Dataset entries
**********
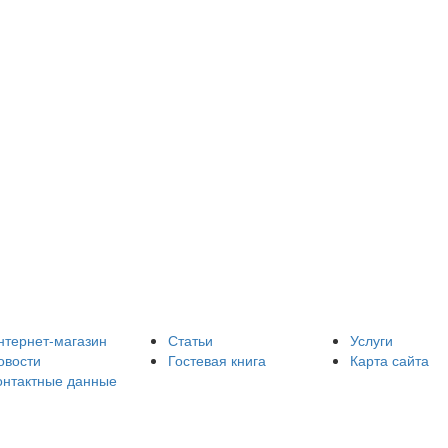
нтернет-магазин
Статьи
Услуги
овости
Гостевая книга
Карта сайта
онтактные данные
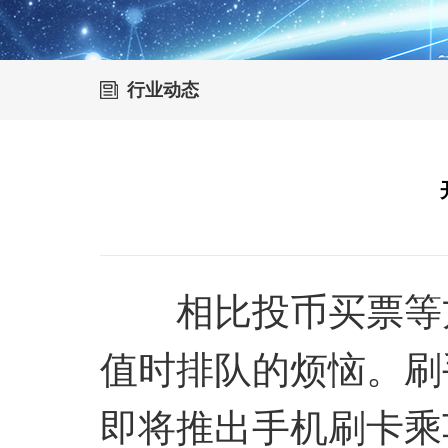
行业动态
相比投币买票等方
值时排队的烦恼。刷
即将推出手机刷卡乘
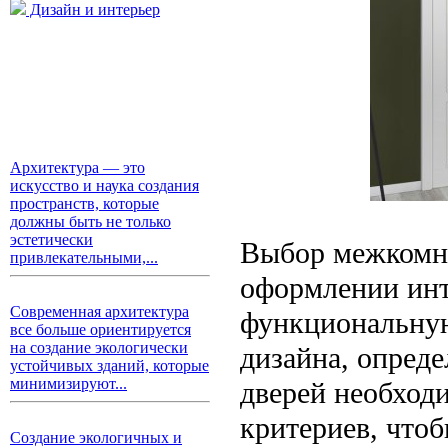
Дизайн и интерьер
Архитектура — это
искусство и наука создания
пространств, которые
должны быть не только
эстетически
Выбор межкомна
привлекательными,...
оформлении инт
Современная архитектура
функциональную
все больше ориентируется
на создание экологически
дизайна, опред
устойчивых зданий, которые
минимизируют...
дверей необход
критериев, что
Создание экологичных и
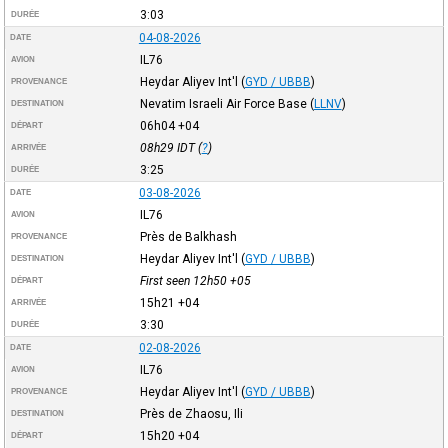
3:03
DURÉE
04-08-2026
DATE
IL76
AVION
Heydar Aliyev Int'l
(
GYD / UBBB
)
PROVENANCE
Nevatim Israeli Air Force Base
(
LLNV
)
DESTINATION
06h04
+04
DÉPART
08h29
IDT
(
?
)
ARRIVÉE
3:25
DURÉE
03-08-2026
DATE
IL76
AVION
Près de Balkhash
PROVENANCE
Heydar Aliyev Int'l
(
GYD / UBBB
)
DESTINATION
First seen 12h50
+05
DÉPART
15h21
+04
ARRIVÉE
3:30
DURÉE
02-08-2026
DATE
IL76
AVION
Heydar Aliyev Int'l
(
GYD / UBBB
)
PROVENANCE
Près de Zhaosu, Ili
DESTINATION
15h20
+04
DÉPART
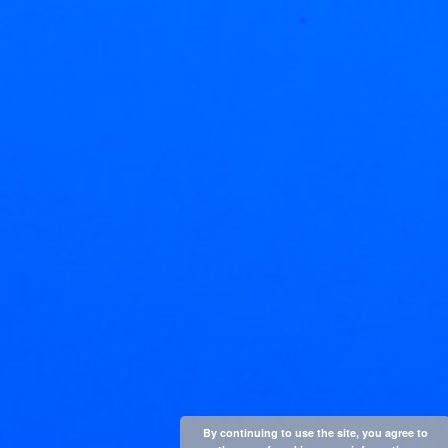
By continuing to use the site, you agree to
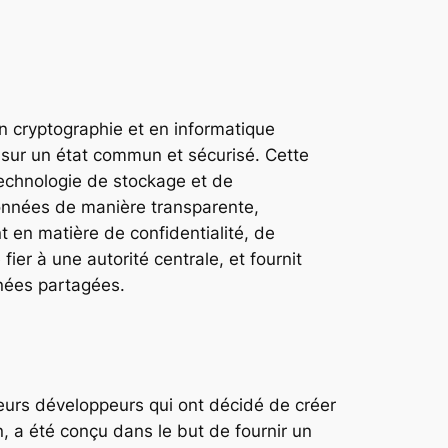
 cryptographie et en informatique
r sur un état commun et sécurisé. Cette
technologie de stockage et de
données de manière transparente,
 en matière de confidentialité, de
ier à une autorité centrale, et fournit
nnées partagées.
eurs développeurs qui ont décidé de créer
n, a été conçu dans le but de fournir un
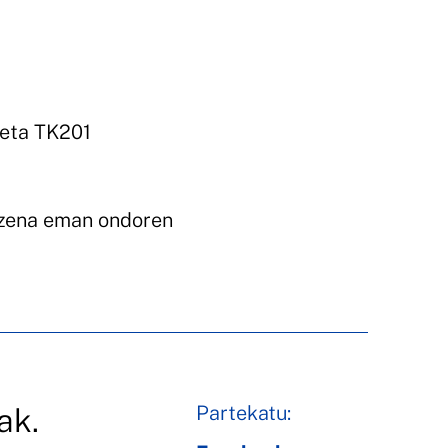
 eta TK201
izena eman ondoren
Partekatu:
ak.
**********
Please give back an exact copy of the entries above from their first line through the line containing "функциональную", leaving the pictures aside.

нтернет-магазин
Статьи
Услуги
овости
Гостевая книга
Карта сайта
онтактные данные
行业动态
相比投币买票等方
值时排队的烦恼。刷
即将推出手机刷卡乘
Дизайн и интерьер
Архитектура — это
искусство и наука создания
пространств, которые
должны быть не только
эстетически
Выбор межкомна
привлекательными,...
оформлении инт
Современная архитектура
функциональную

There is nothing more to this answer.